Nessuno, pare, tiene conto di quello che vien detto il prezzo più grande della malvagità, e cioè rendersi simili agli uomini malvagi e, una volta divenuti simili, scansare le persone e i discorsi onesti e staccarsi da essi per incollarsi ai disonesti e cercarne la compagnia essendo inevitabile che chi si lega a simili individui finisca col fare e col patire ciò che queste persone sono portate per natura a fare e a dire nelle reciproche relazioni. » (Platone, Le leggi)
Per quanto riguarda il volere una cosa, ma far sì che si realizzi l’opposto, possiamo prendere in esame un episodio di questi ultimi giorni. Il direttore del Museo egizio di Torino, Christian Greco, ha deciso di promuovere una campagna volta a una partecipazione più massiccia degli arabi ai nostri eventi culturali. Ha scelto, in relazione a un certo contenuto esposto al museo, di dimezzare il costo del biglietto alle coppie arabe, per i prossimi tre mesi. Com’era ovvio, non si sono fatte attendere le critiche di parte della destra, che si è premurata subito di esporsi, definendo la proposta razzista e discriminatoria.
Tuttavia sono proprio questi partiti a preoccuparsi maggiormente del problema dell’immigrazione e dell’integrazione (che fatica ad avvenire).
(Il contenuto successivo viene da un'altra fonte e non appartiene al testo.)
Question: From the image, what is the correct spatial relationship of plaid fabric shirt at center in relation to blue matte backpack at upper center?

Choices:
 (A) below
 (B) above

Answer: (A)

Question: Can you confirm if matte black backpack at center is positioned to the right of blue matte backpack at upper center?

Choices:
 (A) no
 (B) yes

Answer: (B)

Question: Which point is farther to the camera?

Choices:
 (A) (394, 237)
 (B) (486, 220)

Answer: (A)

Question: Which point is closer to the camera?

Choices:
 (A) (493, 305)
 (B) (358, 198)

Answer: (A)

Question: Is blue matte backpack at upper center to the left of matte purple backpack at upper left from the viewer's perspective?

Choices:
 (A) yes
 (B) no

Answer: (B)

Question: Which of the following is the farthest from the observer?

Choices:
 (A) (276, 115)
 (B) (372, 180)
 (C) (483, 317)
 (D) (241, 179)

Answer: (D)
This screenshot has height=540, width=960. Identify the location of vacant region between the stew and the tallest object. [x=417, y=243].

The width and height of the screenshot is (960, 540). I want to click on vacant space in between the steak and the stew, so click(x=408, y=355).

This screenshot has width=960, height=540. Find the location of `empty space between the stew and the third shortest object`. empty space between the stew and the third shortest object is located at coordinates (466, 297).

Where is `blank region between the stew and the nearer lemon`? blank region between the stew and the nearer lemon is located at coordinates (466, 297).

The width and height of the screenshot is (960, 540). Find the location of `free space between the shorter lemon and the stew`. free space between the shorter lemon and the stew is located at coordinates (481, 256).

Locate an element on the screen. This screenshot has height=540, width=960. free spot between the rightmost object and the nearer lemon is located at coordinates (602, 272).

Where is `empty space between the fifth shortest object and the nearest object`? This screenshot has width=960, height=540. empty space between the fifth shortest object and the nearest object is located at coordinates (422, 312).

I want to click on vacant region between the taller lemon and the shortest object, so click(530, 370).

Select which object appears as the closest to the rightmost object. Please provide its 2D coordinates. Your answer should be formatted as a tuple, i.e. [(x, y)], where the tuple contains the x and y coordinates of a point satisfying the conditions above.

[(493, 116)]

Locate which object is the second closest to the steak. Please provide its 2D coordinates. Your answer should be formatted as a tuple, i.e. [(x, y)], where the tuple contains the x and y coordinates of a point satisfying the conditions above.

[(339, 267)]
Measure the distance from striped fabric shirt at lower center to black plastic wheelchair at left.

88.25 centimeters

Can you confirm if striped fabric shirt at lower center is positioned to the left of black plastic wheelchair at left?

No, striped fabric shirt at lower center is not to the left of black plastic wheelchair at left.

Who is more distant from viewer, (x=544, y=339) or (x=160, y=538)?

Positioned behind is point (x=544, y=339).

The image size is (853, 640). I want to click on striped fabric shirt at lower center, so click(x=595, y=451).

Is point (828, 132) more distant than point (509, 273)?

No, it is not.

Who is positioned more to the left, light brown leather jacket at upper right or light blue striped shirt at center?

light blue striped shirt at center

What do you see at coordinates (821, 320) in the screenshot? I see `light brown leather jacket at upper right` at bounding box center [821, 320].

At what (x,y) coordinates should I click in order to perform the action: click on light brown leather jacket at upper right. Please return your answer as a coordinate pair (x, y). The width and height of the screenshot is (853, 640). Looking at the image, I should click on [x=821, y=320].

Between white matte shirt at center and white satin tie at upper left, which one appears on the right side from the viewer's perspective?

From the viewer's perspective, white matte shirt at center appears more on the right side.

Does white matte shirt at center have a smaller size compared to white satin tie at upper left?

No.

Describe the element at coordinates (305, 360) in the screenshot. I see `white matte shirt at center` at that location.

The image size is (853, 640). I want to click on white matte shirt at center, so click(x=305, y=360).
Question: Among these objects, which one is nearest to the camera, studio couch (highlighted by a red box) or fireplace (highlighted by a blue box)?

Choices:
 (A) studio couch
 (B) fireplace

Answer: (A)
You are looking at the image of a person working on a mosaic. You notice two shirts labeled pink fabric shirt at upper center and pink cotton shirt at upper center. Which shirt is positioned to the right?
Allora, se è così, com’è possibile ch’essi siano contrari a un’iniziativa come questa, volta ad allargare proprio la partecipazione alla cultura, che, in ultimo, coincide con la via verso l’integrazione? Se vogliono che la legge sia rispettata, allora l’unica condizione affinché ciò avvenga – come si è ricordato poc’anzi, richiamandoci alla «persuasione» di cui Platone parlava – consiste nella partecipazione di chi arriva in Italia ai valori su cui essa si fonda. Certo, una sola visita a un museo non compirà da sé tutto il lavoro; ma è un buon inizio: lo è, almeno, perché si esibisce la volontà di coinvolgere, negli affari dell’Italia tutta, anche chi è arrivato come “ospite”. Chi abita il suolo italiano, da dovunque esso provenga, ha il diritto e il dovere di occuparsi del sistema in cui vive. E un simile “attaccamento” alla Patria, una simile preoccupazione nei confronti della Repubblica, non può che partire, appunto, dalla comprensione dei suoi valori.
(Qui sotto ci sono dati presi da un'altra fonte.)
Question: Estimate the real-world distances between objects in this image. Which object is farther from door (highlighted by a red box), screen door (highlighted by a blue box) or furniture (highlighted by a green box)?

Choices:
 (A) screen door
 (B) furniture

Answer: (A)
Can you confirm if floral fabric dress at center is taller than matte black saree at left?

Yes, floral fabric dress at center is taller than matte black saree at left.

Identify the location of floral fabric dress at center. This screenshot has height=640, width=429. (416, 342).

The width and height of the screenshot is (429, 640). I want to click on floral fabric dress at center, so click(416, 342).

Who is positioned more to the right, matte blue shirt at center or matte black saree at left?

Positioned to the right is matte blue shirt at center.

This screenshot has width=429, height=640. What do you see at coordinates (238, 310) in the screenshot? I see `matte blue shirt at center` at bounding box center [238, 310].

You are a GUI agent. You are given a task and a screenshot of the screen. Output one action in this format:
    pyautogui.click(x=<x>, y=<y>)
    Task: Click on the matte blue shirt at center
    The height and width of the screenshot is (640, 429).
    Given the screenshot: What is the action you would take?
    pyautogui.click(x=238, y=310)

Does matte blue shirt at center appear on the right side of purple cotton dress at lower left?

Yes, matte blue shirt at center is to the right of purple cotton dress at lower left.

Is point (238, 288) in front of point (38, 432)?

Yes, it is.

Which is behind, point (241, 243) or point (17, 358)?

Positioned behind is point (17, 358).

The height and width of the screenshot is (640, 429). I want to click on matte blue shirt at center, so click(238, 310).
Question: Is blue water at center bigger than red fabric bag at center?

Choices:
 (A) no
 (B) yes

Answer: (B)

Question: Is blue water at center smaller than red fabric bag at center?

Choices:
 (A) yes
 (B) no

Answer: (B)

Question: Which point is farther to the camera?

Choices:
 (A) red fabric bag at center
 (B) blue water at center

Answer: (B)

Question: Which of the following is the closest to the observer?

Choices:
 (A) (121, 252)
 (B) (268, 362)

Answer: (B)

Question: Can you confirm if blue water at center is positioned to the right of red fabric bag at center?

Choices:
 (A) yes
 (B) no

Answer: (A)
« E crediamo che possa esistere un male peggiore per lo Stato di quello che lo frantuma e che da uno qual era lo rende molteplice? E quale bene maggiore può esserci di quello che lo tiene unito e lo rende uno? […]
Ora, il fatto di mettere in comune piaceri e dolori non è forse potente forza di coesione, soprattutto quando la totalità dei cittadini si rallegra e si rattrista insieme per gli stessi eventi felici o infausti? » (Platone, Repubblica)
Per questo motivo, le cose non si sistemeranno certo sbraitando addosso agli immigrati, e nemmeno, contrariamente a quanto si pensa, cacciandoli via, poiché, se nell’errore, continueranno ad esserlo. Né lo si farà con i mega-proclami che ascrivono difetti comportamentali alla genetica di un’intera etnia, e che si immaginano che gli uomini siano come sono per qualche loro proprietà fisica, e non per l’educazione ricevuta.
Beninteso, il problema dell’immigrazione non è solo questo (ci sono pure i mezzi, il modo in cui l’Europa è organizzata, etc.), ma è di certo qui che buona parte della retorica va a parare – come nel caso appena considerato.
Per concludere parafrasando Platone (Rep., VI), la filosofia è inutile solo nell’opinione di chi non sa servirsene con proprietà. Ovverosia, la filosofia è inutile secondo chi ha una pessima filosofia. E, dopotutto, quest’ultima non ha granché bisogno d’essere difesa; piuttosto, ad aver bisogno di difesa, mediante l’aiuto della buona filosofia, sono gli uomini, che vanno tratti in salvo da loro stessi.